Maguireanthus

Scientific classification
- Kingdom: Plantae
- Clade: Tracheophytes
- Clade: Angiosperms
- Clade: Eudicots
- Clade: Rosids
- Order: Myrtales
- Family: Melastomataceae
- Genus: Maguireanthus Wurdack
- Species: M. ayangannae
- Binomial name: Maguireanthus ayangannae Wurdack

= Maguireanthus =

- Genus: Maguireanthus
- Species: ayangannae
- Authority: Wurdack
- Parent authority: Wurdack

Species of plants

Maguireanthus is a monotypic genus of flowering plants belonging to the family Melastomataceae.
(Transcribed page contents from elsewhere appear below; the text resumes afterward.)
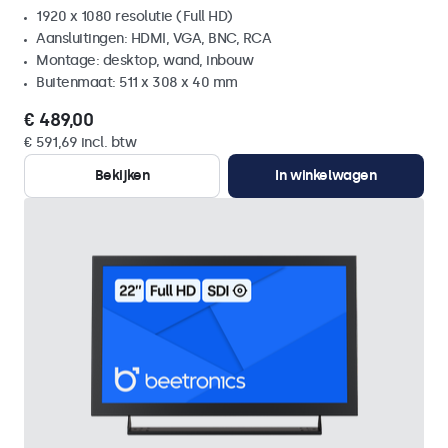
1920 x 1080 resolutie (Full HD)
Aansluitingen: HDMI, VGA, BNC, RCA
Montage: desktop, wand, inbouw
Buitenmaat: 511 x 308 x 40 mm
€ 489,00
€ 591,69 incl. btw
Bekijken
In winkelwagen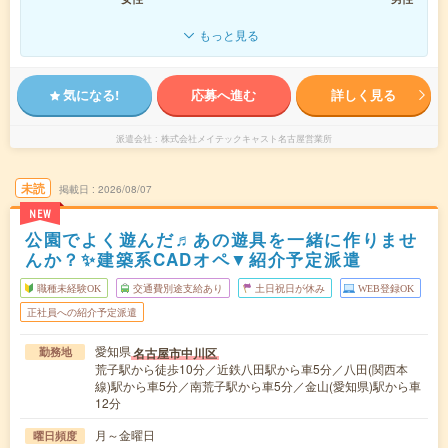
もっと見る
気になる!
応募へ進む
詳しく見る
派遣会社
株式会社メイテックキャスト名古屋営業所
未読
掲載日
2026/08/07
NEW
公園でよく遊んだ♬あの遊具を一緒に作りませ
んか？✨建築系CADオペ▼紹介予定派遣
職種未経験OK
交通費別途支給あり
土日祝日が休み
WEB登録OK
正社員への紹介予定派遣
愛知県
名古屋市中川区
勤務地
荒子駅から徒歩10分／近鉄八田駅から車5分／八田(関西本
線)駅から車5分／南荒子駅から車5分／金山(愛知県)駅から車
12分
月～金曜日
曜日頻度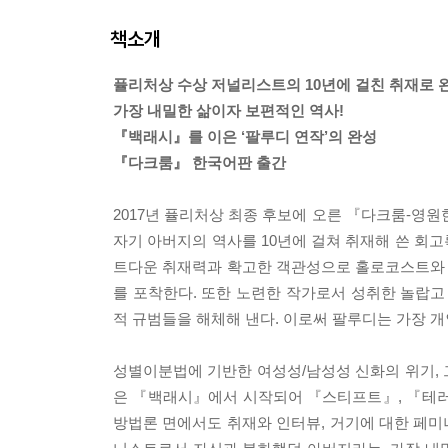
책소개
퓰리처상 수상 저널리스트의 10년에 걸친 취재로 
가장 내밀한 삶이자 보편적인 역사!
『백래시』를 이은 ‘팔루디 연작’의 완성
『다크룸』 한국어판 출간
2017년 퓰리처상 최종 후보에 오른 『다크룸-영
자기 아버지의 역사를 10년에 걸쳐 취재해 쓴 회
트다운 취재력과 확고한 객관성으로 홀로코스트와 
를 포착한다. 또한 노련한 작가로서 성취한 놀랍고
적 규범들을 해체해 낸다. 이로써 팔루디는 가장 
성별이분법에 기반한 여성성/남성성 신화의 위기, 
은 『백래시』에서 시작되어 『스티프트』, 『테러
방법론 면에서도 취재와 인터뷰, 거기에 대한 페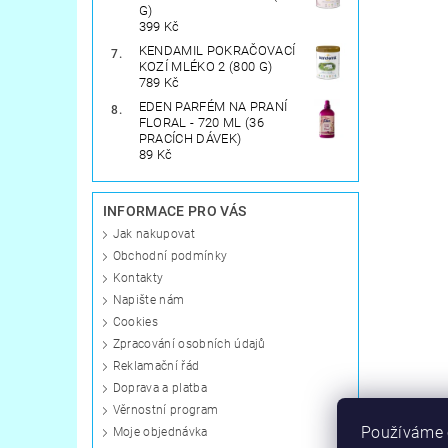
G)
399 Kč
KENDAMIL POKRAČOVACÍ
KOZÍ MLÉKO 2 (800 G)
789 Kč
EDEN PARFÉM NA PRANÍ
FLORAL - 720 ML (36
PRACÍCH DÁVEK)
89 Kč
INFORMACE PRO VÁS
Jak nakupovat
Obchodní podmínky
Kontakty
Napište nám
Cookies
Zpracování osobních údajů
Reklamační řád
Doprava a platba
Věrnostní program
Používáme c
Moje objednávka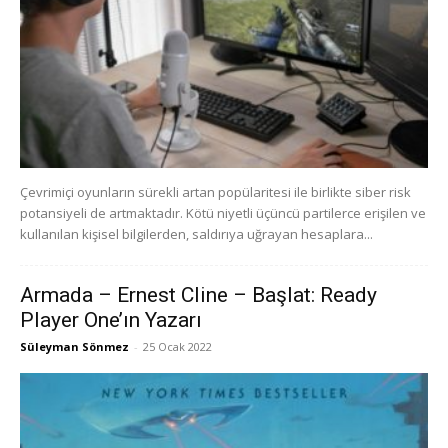
Çevrimiçi oyunların sürekli artan popülaritesi ile birlikte siber risk
potansiyeli de artmaktadır. Kötü niyetli üçüncü partilerce erişilen ve
kullanılan kişisel bilgilerden, saldırıya uğrayan hesaplara...
Armada – Ernest Cline – Başlat: Ready
Player One’ın Yazarı
Süleyman Sönmez
-
25 Ocak 2022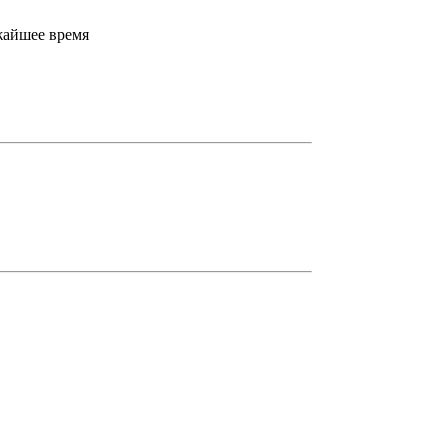
ижайшее время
The only species is Maguireanthus ayangannae Wurdack.

It is native to Guyana.

The genus name of Maguireanthus is in honour of Bassett Maguire (1904–1991), an American botanist, head curator of the New York Botanical Garden, and a leader of scientific expeditions to the Guyana Highlands in Brazil and Venezuela. The Latin specific epithet of ayangannae refers to Mount Ayanganna in western Guyana in the Pakaraima Mountains.
Both the genus and species were first described and published in Mem. New York Bot. Gard. Vol.10 (Issue 5) on page 155 in 1964.